Items from a dataset
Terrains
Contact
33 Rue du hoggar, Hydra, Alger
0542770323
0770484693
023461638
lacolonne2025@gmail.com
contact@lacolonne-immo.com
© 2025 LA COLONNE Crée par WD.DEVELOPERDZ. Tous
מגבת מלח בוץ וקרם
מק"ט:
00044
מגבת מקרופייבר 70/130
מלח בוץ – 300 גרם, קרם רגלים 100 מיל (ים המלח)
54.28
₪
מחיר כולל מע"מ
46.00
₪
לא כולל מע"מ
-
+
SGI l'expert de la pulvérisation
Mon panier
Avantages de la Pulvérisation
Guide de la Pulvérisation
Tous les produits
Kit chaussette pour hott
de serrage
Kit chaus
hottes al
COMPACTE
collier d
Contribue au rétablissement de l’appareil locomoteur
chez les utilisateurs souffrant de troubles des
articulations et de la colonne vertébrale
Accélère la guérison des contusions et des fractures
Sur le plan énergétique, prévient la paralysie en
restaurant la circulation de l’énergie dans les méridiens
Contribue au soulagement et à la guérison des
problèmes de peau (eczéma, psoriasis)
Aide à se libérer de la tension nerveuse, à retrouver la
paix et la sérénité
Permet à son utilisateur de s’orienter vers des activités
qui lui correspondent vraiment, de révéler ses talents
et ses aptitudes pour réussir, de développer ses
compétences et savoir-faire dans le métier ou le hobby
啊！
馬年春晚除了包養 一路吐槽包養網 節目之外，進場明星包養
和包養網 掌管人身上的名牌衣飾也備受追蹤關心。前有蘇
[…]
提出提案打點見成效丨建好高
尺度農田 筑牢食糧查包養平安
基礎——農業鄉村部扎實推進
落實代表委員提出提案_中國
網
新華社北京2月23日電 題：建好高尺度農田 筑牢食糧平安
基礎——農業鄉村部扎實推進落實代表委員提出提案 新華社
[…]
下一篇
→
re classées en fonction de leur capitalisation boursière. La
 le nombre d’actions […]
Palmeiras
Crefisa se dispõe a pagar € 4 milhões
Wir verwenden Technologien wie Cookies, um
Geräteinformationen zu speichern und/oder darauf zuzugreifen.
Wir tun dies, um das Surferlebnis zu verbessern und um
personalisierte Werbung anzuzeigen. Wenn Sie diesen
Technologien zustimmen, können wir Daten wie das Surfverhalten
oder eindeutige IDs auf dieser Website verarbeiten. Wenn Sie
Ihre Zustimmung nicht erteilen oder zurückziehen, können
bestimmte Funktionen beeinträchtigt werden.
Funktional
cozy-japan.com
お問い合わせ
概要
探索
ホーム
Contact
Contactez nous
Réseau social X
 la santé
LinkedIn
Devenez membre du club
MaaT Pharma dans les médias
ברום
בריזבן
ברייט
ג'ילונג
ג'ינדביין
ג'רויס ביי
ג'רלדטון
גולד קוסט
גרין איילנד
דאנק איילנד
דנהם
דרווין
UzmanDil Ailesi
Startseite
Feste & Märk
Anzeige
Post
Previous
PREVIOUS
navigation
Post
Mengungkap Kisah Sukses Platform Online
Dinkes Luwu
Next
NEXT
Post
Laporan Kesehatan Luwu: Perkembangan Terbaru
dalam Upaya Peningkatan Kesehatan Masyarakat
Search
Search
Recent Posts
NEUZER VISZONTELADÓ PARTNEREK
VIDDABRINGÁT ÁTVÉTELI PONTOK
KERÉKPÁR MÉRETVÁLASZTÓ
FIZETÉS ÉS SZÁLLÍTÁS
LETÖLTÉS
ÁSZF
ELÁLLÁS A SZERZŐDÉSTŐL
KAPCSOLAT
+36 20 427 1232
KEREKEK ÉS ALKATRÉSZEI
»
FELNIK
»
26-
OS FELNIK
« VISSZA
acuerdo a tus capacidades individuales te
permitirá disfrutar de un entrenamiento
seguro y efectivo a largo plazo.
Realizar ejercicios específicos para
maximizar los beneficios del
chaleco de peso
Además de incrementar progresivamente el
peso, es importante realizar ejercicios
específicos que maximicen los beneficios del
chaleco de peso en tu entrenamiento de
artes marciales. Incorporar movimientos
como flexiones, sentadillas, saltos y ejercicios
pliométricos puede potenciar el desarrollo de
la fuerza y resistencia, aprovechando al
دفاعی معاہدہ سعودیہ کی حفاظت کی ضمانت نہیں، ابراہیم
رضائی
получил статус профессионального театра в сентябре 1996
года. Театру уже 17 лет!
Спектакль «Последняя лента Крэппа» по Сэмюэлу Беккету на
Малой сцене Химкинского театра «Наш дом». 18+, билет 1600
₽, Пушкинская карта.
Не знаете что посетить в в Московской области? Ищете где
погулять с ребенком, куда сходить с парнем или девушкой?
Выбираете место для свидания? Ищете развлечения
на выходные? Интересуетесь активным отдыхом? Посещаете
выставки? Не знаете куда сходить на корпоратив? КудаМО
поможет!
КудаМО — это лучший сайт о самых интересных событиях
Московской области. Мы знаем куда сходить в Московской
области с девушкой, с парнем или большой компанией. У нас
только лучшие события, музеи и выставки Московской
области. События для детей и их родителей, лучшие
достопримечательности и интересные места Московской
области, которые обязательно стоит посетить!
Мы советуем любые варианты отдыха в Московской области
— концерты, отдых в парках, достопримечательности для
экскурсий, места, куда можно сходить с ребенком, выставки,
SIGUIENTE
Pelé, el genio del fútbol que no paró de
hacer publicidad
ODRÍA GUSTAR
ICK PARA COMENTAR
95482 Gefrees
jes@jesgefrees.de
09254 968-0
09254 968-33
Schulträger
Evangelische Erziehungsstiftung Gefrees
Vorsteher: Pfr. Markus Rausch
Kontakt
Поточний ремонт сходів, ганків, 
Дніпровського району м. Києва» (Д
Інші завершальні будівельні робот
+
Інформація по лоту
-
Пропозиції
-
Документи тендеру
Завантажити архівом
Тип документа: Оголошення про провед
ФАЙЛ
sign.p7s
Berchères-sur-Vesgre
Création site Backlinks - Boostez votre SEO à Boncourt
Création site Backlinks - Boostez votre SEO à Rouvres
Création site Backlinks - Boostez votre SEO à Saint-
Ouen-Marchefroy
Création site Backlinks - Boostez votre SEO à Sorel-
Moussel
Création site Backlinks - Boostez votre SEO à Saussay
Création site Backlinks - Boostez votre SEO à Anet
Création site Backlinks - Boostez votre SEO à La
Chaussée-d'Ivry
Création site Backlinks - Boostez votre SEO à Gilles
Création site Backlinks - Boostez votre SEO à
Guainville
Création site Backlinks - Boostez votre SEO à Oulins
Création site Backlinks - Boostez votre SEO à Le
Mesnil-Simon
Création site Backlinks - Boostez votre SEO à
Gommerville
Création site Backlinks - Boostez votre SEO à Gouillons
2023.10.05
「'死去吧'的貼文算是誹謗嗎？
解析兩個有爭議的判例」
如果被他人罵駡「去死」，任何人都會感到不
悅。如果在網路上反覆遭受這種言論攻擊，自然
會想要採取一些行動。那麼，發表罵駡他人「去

> [Task description]: What you give back should be the lines from the one with "Дніпровського району м." to the end of the data, copied exactly, both ends included.

> [Solution to the problem]:
Дніпровського району м. Києва» (Д
Інші завершальні будівельні робот
+
Інформація по лоту
-
Пропозиції
-
Документи тендеру
Завантажити архівом
Тип документа: Оголошення про провед
ФАЙЛ
sign.p7s
Berchères-sur-Vesgre
Création site Backlinks - Boostez votre SEO à Boncourt
Création site Backlinks - Boostez votre SEO à Rouvres
Création site Backlinks - Boostez votre SEO à Saint-
Ouen-Marchefroy
Création site Backlinks - Boostez votre SEO à Sorel-
Moussel
Création site Backlinks - Boostez votre SEO à Saussay
Création site Backlinks - Boostez votre SEO à Anet
Création site Backlinks - Boostez votre SEO à La
Chaussée-d'Ivry
Création site Backlinks - Boostez votre SEO à Gilles
Création site Backlinks - Boostez votre SEO à
Guainville
Création site Backlinks - Boostez votre SEO à Oulins
Création site Backlinks - Boostez votre SEO à Le
Mesnil-Simon
Création site Backlinks - Boostez votre SEO à
Gommerville
Création site Backlinks - Boostez votre SEO à Gouillons
2023.10.05
「'死去吧'的貼文算是誹謗嗎？
解析兩個有爭議的判例」
如果被他人罵駡「去死」，任何人都會感到不
悅。如果在網路上反覆遭受這種言論攻擊，自然
會想要採取一些行動。那麼，發表罵駡他人「去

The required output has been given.